(Records contained in a dataset)
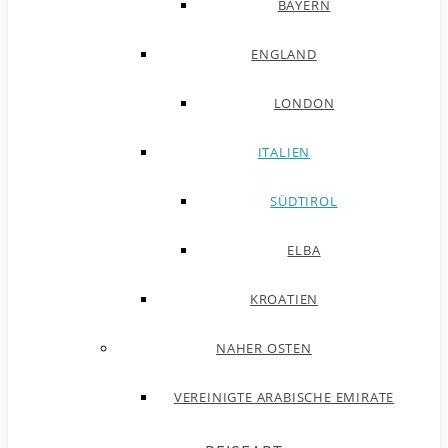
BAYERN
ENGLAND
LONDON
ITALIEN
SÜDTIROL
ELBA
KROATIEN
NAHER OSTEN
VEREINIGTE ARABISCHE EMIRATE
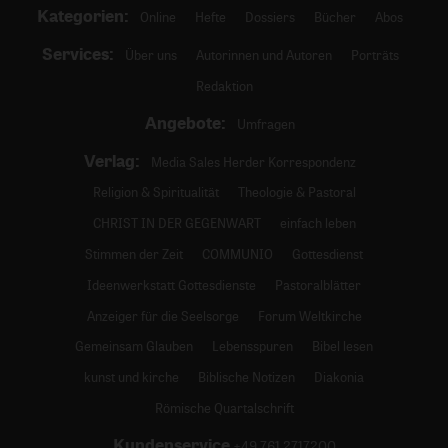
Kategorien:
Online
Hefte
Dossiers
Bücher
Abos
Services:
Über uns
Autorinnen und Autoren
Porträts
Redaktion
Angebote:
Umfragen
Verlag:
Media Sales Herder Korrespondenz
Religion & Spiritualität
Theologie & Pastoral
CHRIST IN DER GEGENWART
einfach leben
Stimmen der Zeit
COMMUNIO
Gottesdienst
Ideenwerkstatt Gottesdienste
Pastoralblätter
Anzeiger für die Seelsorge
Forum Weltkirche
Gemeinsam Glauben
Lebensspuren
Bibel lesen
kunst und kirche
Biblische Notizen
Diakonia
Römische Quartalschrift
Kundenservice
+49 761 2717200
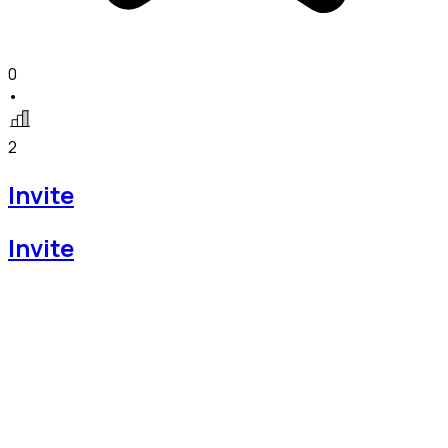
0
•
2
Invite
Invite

Task :: What's needed is an exact copy of every entry, free of pictures.

Answer space ::
BAYERN
ENGLAND
LONDON
ITALIEN
SÜDTIROL
ELBA
KROATIEN
NAHER OSTEN
VEREINIGTE ARABISCHE EMIRATE
Kategorien:
Online
Hefte
Dossiers
Bücher
Abos
Services:
Über uns
Autorinnen und Autoren
Porträts
Redaktion
Angebote:
Umfragen
Verlag:
Media Sales Herder Korrespondenz
Religion & Spiritualität
Theologie & Pastoral
CHRIST IN DER GEGENWART
einfach leben
Stimmen der Zeit
COMMUNIO
Gottesdienst
Ideenwerkstatt Gottesdienste
Pastoralblätter
Anzeiger für die Seelsorge
Forum Weltkirche
Gemeinsam Glauben
Lebensspuren
Bibel lesen
kunst und kirche
Biblische Notizen
Diakonia
Römische Quartalschrift
Kundenservice
+49 761 2717200
0
•
2
Invite
Invite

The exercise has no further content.